Rosetta Stone — universal file conversion

Hub-and-spoke architecture. Every reader normalises into the MolForge FullOutput Pydantic schema; every writer emits from it. Adding a new vendor is one new reader + one new writer.

Every QM vendor has its own .cosmo dialect. Different units, different column orders, different conventions for atom indexing. The historical workaround was per-vendor regex scripts; every lab maintained its own; none of them round-tripped to fp64.

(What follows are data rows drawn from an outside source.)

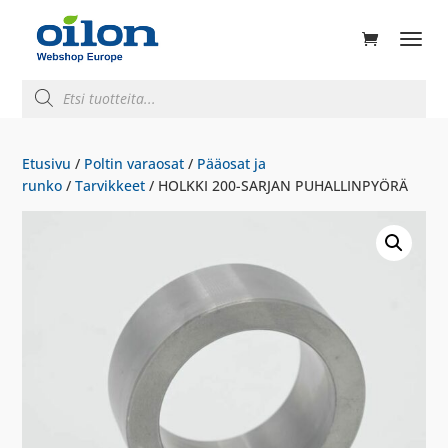
ducts
rch
Products
search
Etusivu
/
Poltin varaosat
/
Pääosat ja
runko
/
Tarvikkeet
/ HOLKKI 200-SARJAN PUHALLINPYÖRÄ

The Rosetta Stone module collapses every vendor format into one hub: the MolForge FullOutput. Production support for Turbomole / COSMOtherm / xtb / MolForge CSV; partial for Gaussian / NwChem / ORCA. Auto-detect distinguishes them by content sniffing.

Format support matrix

Turbomole + COSMOtherm: production, fp64 round-trip. xtb native dump: production (disambiguated from Turbomole by the $gfn / # generated by xtb header). MolForge CSV: native interchange for ML pipelines. ORCA cpcm.dat, Gaussian SCRF, NwChem cosmo: partial (best-effort on the most common version layouts).

Adding a new vendor

Write _parse_X_blocks(path) → _ParsedLegacy with units normalised to Bohr / Å² / 0-based atom indices. Add an auto-detect branch to read_legacy_cosmo. Optionally add a write_X_cosmo writer. Total time per new vendor: ~1 day.